Poles suspected of killing Afghan civilians acquitted

A military tribunal in Warsaw has acquitted seven Polish military from charges of military crime. The ex-members of the coalition force in Afghanistan were suspected of killing ten Afghani villagers in August 2007.

The court dropped the charges, ruling that the evidence presented by the prosecution was not conclusive, and that the benefit of the doubt must be given to the defendants. The decision may be appealed to a higher court.

Prosecutors accused the three privates, two non-commissioned officers and two officers from the elite Polish 18th Airborne-Assault Battalion of the unlawful killing of civilians. The combat team opened fire from heavy machine guns and mortars at the Nangar Khel village in south-eastern Afghanistan.

It killed six members of a wedding party on the spot, while two more died from injuries in hospital. Most of the victims were women and children.

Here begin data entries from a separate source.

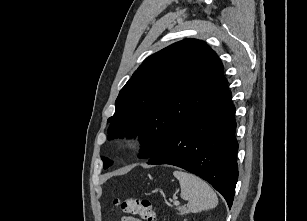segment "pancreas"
<instances>
[{"instance_id": "1", "label": "pancreas", "mask_w": 307, "mask_h": 221, "mask_svg": "<svg viewBox=\"0 0 307 221\" xmlns=\"http://www.w3.org/2000/svg\"><path fill=\"white\" fill-rule=\"evenodd\" d=\"M178 211H179V214H181V215H184L187 212L185 207H179Z\"/></svg>"}]
</instances>
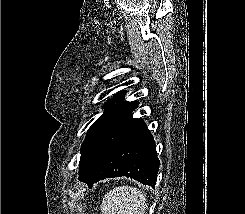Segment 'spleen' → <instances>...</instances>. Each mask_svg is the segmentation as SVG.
<instances>
[{
	"mask_svg": "<svg viewBox=\"0 0 245 214\" xmlns=\"http://www.w3.org/2000/svg\"><path fill=\"white\" fill-rule=\"evenodd\" d=\"M146 197L136 187H116L105 194L100 206L103 214H144Z\"/></svg>",
	"mask_w": 245,
	"mask_h": 214,
	"instance_id": "spleen-1",
	"label": "spleen"
}]
</instances>
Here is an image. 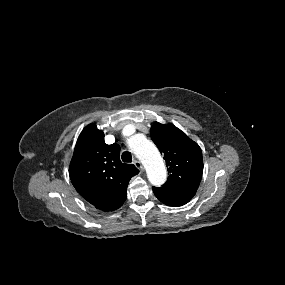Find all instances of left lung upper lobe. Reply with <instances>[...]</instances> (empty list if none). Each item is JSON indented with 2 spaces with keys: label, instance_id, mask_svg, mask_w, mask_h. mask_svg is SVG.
<instances>
[{
  "label": "left lung upper lobe",
  "instance_id": "5c2ea615",
  "mask_svg": "<svg viewBox=\"0 0 285 285\" xmlns=\"http://www.w3.org/2000/svg\"><path fill=\"white\" fill-rule=\"evenodd\" d=\"M150 135L168 167L169 177L163 187L196 192L203 173L199 145L172 124L155 122Z\"/></svg>",
  "mask_w": 285,
  "mask_h": 285
}]
</instances>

Prosecutors said it was an unlawful revenge attack for an earlier Taliban ambush, which constituted a war crime. The defense insisted it was a tragic accident, which should be blamed on faulty weapons.

The incident and its investigation resulted in a major scandal in Poland, after local media reported alleged attempts of the military command to hush it up.

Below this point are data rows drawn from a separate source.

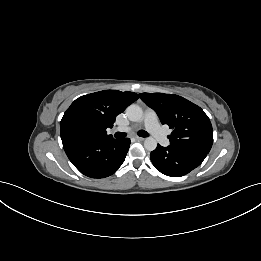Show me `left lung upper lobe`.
<instances>
[{"label": "left lung upper lobe", "instance_id": "5c2ea615", "mask_svg": "<svg viewBox=\"0 0 261 261\" xmlns=\"http://www.w3.org/2000/svg\"><path fill=\"white\" fill-rule=\"evenodd\" d=\"M140 97L157 113L161 123L173 130L168 136L170 145L209 153L212 125L199 106L175 94L141 93Z\"/></svg>", "mask_w": 261, "mask_h": 261}]
</instances>
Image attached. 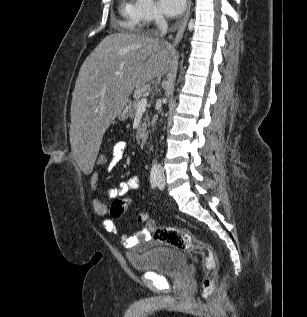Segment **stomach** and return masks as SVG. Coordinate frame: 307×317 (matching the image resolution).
<instances>
[{"label":"stomach","mask_w":307,"mask_h":317,"mask_svg":"<svg viewBox=\"0 0 307 317\" xmlns=\"http://www.w3.org/2000/svg\"><path fill=\"white\" fill-rule=\"evenodd\" d=\"M130 109H131V102L128 99L124 103H122V105L119 107L116 113V117L121 121L126 120L129 117Z\"/></svg>","instance_id":"0dacf381"}]
</instances>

Some 1,600 Polish troops are currently deployed in Afghanistan as part of NATO's mission in the region.

Casualties among civilians have always been a key issue of NATO’s mission in Afghanistan. Previously on Tuesday, Afghan President Hamid Karzai stated that if NATO does not stop killing innocent people, Kabul will consider NATO-led coalition an occupying force. In response to Karzai’s statements, NATO said that the aerial strikes will not stop because “they continue to be necessary.” This comes after an aerial strike which killed at least nine people last week.

Filip Ilkowski from Polish group 'Stop the War' said that this case has given a whole new insight into what Polish soldiers do in Afghanistan.

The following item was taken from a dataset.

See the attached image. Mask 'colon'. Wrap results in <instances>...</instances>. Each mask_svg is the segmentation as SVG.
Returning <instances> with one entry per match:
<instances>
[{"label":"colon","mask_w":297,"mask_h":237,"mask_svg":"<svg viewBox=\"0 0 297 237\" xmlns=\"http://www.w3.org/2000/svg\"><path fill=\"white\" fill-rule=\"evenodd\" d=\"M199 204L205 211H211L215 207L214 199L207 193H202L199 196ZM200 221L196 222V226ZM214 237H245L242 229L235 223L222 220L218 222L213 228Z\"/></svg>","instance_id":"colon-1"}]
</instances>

“It is just the tip of the iceberg as to what the Polish government is doing and Polish military officers are doing sending troops to Afghanistan. We really do not know if those soldiers are guilty or not. But what we know now is that there are people who should be punished for sending troops to Afghanistan…people from other countries who have no ideas about the language, about the religion of the people of Afghanistan. In the extreme situation it goes to simply a lack of dignity, lack of respect for the Afghan people.”